YOUR TASK: Below are the records; copy exactly the lines from the first through the one containing "5150003号｜『ハッピー』商標登録", both included, and leave out the pictures.

DATA FOR PROCESSING:
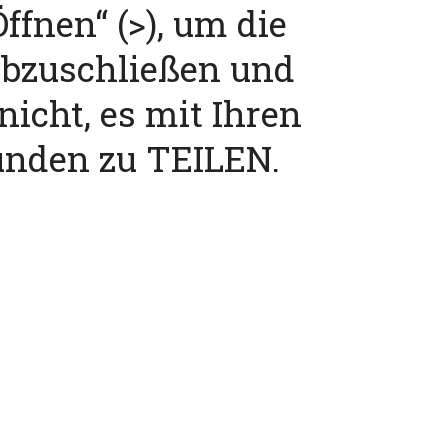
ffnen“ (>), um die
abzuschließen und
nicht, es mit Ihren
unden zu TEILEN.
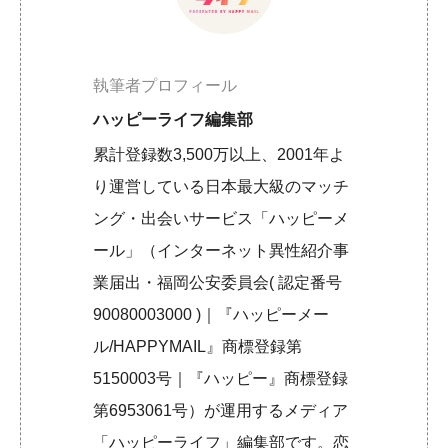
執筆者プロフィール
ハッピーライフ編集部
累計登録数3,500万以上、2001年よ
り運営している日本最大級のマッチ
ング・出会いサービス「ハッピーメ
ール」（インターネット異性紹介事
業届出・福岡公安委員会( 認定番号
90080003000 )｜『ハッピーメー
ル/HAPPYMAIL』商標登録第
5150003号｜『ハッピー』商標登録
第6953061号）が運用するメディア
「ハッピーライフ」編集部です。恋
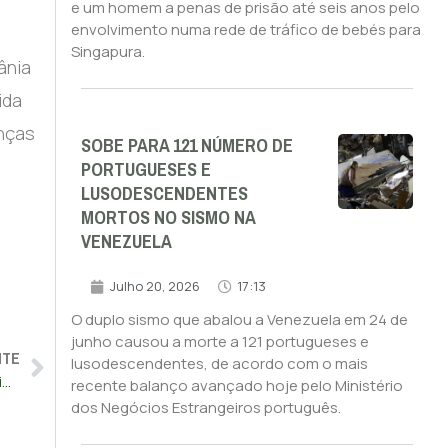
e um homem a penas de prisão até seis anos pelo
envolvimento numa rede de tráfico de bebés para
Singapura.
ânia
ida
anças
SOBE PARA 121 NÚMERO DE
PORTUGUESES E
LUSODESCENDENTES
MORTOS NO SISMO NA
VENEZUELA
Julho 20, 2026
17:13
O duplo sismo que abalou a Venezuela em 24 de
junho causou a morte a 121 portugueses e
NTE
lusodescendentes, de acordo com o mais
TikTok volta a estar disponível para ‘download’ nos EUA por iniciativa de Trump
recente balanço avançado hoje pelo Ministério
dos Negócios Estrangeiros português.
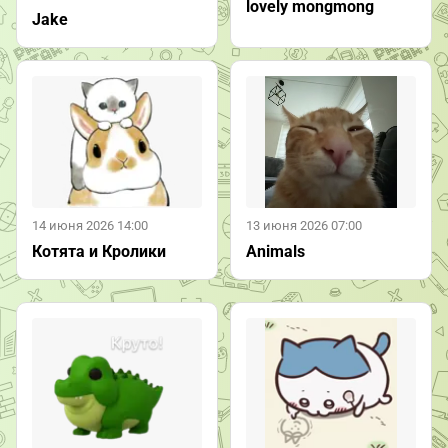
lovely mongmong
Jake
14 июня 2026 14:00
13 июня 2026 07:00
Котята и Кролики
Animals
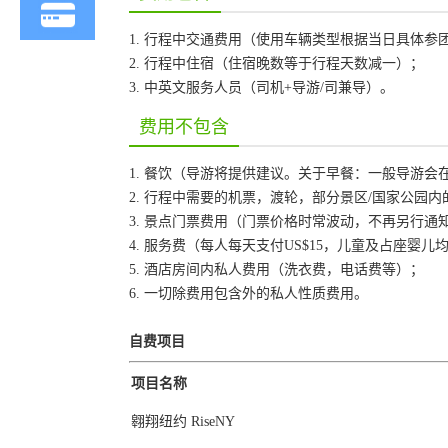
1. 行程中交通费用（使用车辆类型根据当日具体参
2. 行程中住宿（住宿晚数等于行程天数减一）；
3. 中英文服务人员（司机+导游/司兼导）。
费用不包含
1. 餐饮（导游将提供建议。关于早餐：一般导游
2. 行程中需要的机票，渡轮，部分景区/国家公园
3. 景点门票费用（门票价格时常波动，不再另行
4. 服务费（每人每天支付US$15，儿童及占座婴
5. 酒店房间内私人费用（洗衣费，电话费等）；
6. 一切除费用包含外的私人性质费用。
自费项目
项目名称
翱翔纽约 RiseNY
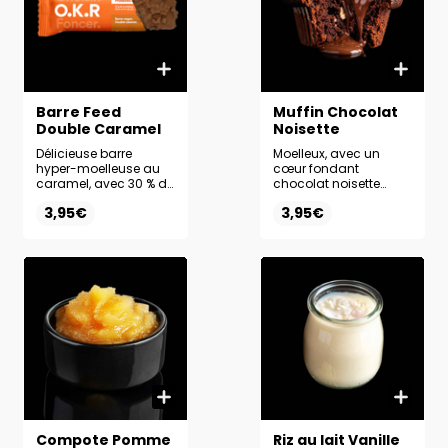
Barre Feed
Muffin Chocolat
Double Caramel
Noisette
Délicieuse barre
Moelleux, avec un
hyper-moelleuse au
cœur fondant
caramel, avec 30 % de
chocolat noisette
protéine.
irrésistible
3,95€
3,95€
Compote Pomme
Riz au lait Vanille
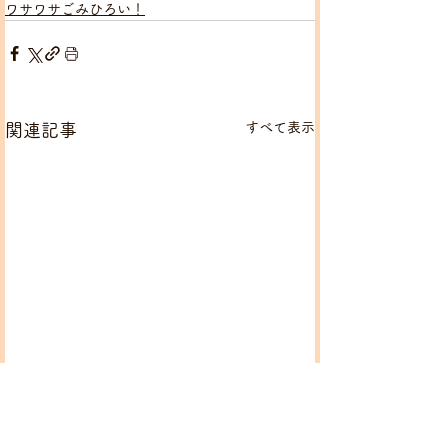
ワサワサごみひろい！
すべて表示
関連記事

OUTPUT FOR THIS EXERCISE:
ffnen“ (>), um die
abzuschließen und
nicht, es mit Ihren
unden zu TEILEN.
執筆者プロフィール
ハッピーライフ編集部
累計登録数3,500万以上、2001年よ
り運営している日本最大級のマッチ
ング・出会いサービス「ハッピーメ
ール」（インターネット異性紹介事
業届出・福岡公安委員会( 認定番号
90080003000 )｜『ハッピーメー
ル/HAPPYMAIL』商標登録第
5150003号｜『ハッピー』商標登録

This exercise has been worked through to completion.